How to Spot lies and Get to the Truth: for Financial Professionals
10 Tips every Accountant, Auditor, Fraud Investigator, and Consultant Needs to Know
Most accountants, auditors, fraud experts and financial professionals pride themselves on their analytic approach to risk assessment, data collection, client development and goal setting. We rarely think a CPA, a CFA, a CIA or CISA could be swayed by clever fabrications, exaggerations or outright lies.
It turns out, well trained financial professionals are highly susceptible to being duped by the next Sam Bankman-Fried.

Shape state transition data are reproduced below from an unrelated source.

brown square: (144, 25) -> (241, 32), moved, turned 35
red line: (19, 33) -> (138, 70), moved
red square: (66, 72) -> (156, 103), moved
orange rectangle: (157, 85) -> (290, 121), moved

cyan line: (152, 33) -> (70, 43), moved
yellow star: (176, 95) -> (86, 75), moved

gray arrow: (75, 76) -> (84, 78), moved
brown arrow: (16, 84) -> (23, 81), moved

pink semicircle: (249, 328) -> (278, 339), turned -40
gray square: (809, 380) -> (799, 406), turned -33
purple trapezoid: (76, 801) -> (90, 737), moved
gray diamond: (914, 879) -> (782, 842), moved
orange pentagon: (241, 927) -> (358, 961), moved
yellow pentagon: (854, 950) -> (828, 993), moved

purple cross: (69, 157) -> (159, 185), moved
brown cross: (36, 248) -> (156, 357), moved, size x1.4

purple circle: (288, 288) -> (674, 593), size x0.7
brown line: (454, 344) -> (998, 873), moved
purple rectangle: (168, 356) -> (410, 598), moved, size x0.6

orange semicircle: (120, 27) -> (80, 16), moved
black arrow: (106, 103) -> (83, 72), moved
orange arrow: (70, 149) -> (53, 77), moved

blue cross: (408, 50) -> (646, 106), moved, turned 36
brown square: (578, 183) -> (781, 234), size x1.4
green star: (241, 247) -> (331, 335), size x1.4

In fact, a classic study revealed a 25-50% failure rate on detecting fraud by Big 4 audit partners in a controlled lab setting. Another study of investment professionals found that their ability to distinguish between truthful and deceptive statements was no better than chance—at 49.4%. Worse yet, the study found that participants “displayed poor metacognitive realism when assessing their own performance”.—In other words, they didn’t know what they didn’t know.
So… What’s going on? Read on, to learn 5 mistakes you don’t want to make, and 5 tips that will transform how you conduct interviews, audits, and information elicitation sessions.
5 Mistakes Financial Professionals, Accountants and Auditors Make While Being Lied to
Here are five common “thinking errors” that any member of NASBA or AICPA, could make when in the presence of a savvy fraudster, fabricator, or liar.
- You mistake anxiety for deception. It turns out that entry level accountants misinterpret anxious behavior far more frequently than senior level professionals. A recent study found that junior staff tend to mistake anxiety-related twitches, foot taps and body movement for deceptive behavior. It’s true—anxious behavior CAN be associated with deception—but only when it’s expressed in a cluster of two to three other indicators of deceit such as avoiding direct answers to questions and over-use of qualifying language. Sometimes a foot tapper is often just…a nervous foot tapper and not a liar.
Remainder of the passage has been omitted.